# Lost in Wonderland..



## bluefairy (Apr 15, 2005)

Hi again!

This one isn't so much fantasy/scifi.. I just wanted to get some feedback since I'm thinking about putting it in a portfolio, so criticism is especially welcome  Thanks!

~blue


----------



## Jayaprakash Satyamurthy (Apr 19, 2005)

I think it's very pretty.
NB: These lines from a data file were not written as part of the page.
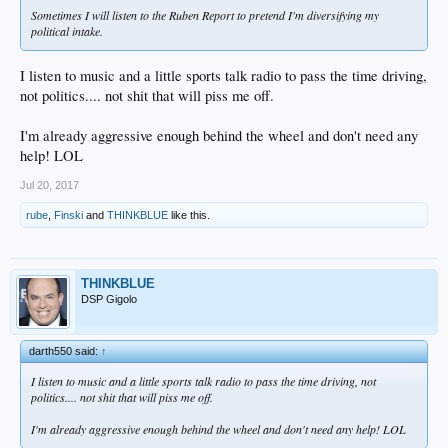
Sometimes I will listen to the Ruben Report to pretend I'm diversifying my
political intake.
I listen to music and a little sports talk radio to pass the time driving,
not politics.... not shit that will piss me off.
I'm already aggressive enough behind the wheel and don't need any
help! LOL
Jul 20, 2017
rube
,
Finski
and
THINKBLUE
like this.
THINKBLUE
DSP Gigolo
darth550 said:
↑
I listen to music and a little sports talk radio to pass the time driving, not
politics.... not shit that will piss me off.
I'm already aggressive enough behind the wheel and don't need any help! LOL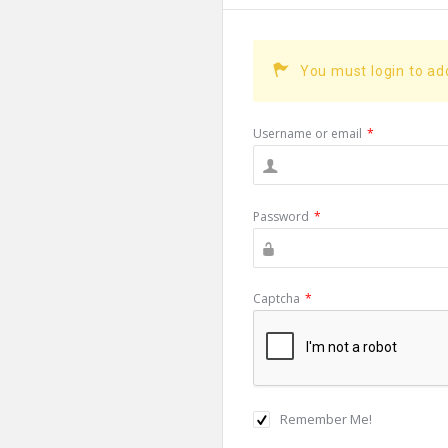
You must login to a
Username or email
*
Password
*
Captcha
*
Remember Me!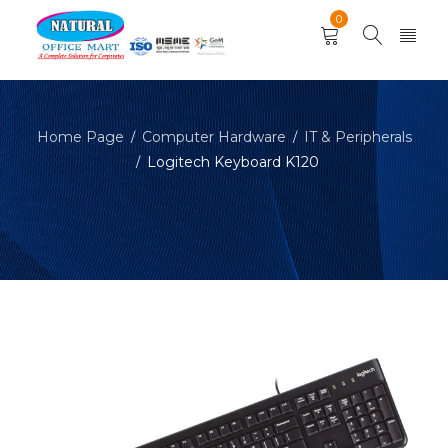
0
Home Page
Computer Hardware
IT & Peripherals
/
/
Logitech Keyboard K120
/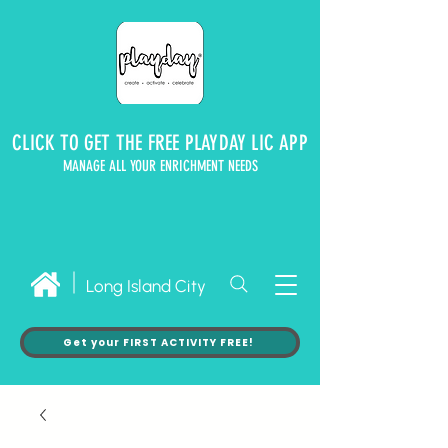
CLICK TO GET THE FREE PLAYDAY LIC APP
MANAGE ALL YOUR ENRICHMENT NEEDS
Long Island City
Get your FIRST ACTIVITY FREE!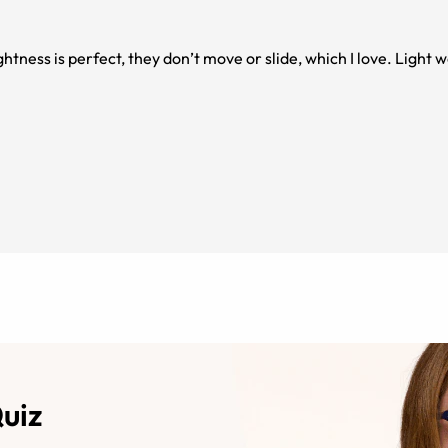
ightness is perfect, they don’t move or slide, which I love. Light
Quiz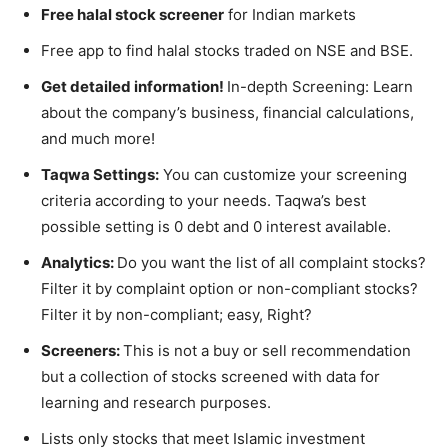
Free halal stock screener
for Indian markets
Free app to find halal stocks traded on NSE and BSE.
Get detailed information!
In-depth Screening: Learn
about the company’s business, financial calculations,
and much more!
Taqwa Settings:
You c
an customize your screening
criteria according to your needs. Taqwa’s best
possible setting is 0 debt and 0 interest available.
Analytics:
Do you want the list of all complaint stocks?
Filter it by complaint option or non-compliant stocks?
Filter
it by non-compliant; easy, Right?
Screeners:
This is not a buy or sell recommendation
but a collection of stocks screened with data for
learning and research purposes.
Lists only stocks that meet Islamic investment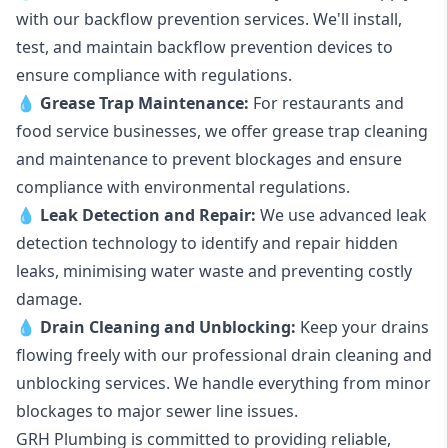
with our backflow prevention services. We'll install,
test, and maintain backflow prevention devices to
ensure compliance with regulations.
💧
Grease Trap Maintenance:
For restaurants and
food service businesses, we offer grease trap cleaning
and maintenance to prevent blockages and ensure
compliance with environmental regulations.
💧
Leak Detection and Repair:
We use advanced leak
detection technology to identify and repair hidden
leaks, minimising water waste and preventing costly
damage.
💧
Drain Cleaning and Unblocking
:
Keep your drains
flowing freely with our professional drain cleaning and
unblocking services. We handle everything from minor
blockages to major sewer line issues.
GRH Plumbing is committed to providing reliable,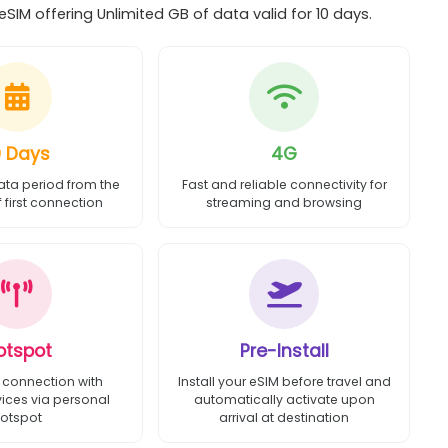
SIM offering Unlimited GB of data valid for 10 days.
0 Days
4G
ata period from the
Fast and reliable connectivity for
first connection
streaming and browsing
otspot
Pre-Install
 connection with
Install your eSIM before travel and
vices via personal
automatically activate upon
otspot
arrival at destination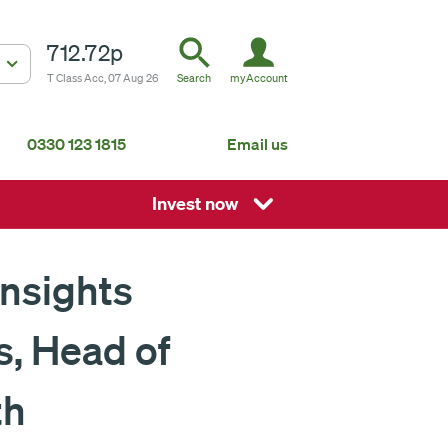
712.72p
T Class Acc, 07 Aug 26
Search
myAccount
0330 123 1815
Email us
South Africa
Mauritius
Invest now
Fundsmith Global Equity Fund Feeder
P
Global
About us
Insights
s, Head of
ISA
th
Non-ISA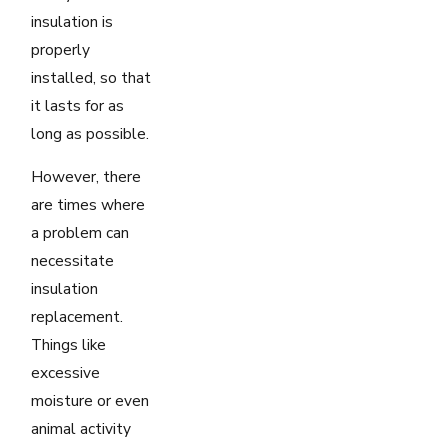
insulation is
properly
installed, so that
it lasts for as
long as possible.
However, there
are times where
a problem can
necessitate
insulation
replacement.
Things like
excessive
moisture or even
animal activity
The foliage somehow puts me in mind of Henri Rouseau, although he usually depicted an idealised tropical rain-forest.


----------



## Lacedaemonian (Apr 19, 2005)

Very good, the girl (Alice?) looks very sad though.


----------



## Tsujigiri (Apr 19, 2005)

With just a little work here and there it could be very creepy....I'd love to see that work


----------



## eccles_1960 (Apr 20, 2005)

This is good, I like it. 
 It reminds me of the type of art work I saw in some of my primary school story books.
Looking forward to seeing more of your work.


----------



## Nilentropy (Apr 25, 2005)

wow, very cool. being a person who has no artistic talent myself, I tend to enjoy art a lot. music is my forte.


----------



## gleek (Apr 25, 2005)

ooooh, i like! it reminds me of some illustrations i have seen for the chronicles of narnia


----------



## Nua (May 8, 2005)

very nice pictur bluefairy !!!

thx 


-=cheers=-


----------



## Alysheba (Jun 25, 2005)

It's very good. It looks like it could be in a children's book.


----------



## kyektulu (Jul 20, 2005)

Hi I like your picture, it is good the girl looks very lost and lonely. As for feedback I think the only thing that this drawing is lacking is any detail and depth to the girls hair, it just looks kinda one tonal and flat. Otherwise your art is great. 
xxxkyexxx


----------



## Aliena (Jul 22, 2005)

I love the overall softness of the coloring in this - I'm really impressed by that background.  All that foliage must have taken ages to do!


----------



## Rosemary (Jul 22, 2005)

Well, I thought your picture was very good. I especially like all of the detailed work on the trees and shrubbery.  That's how I like to draw.  Well done.


----------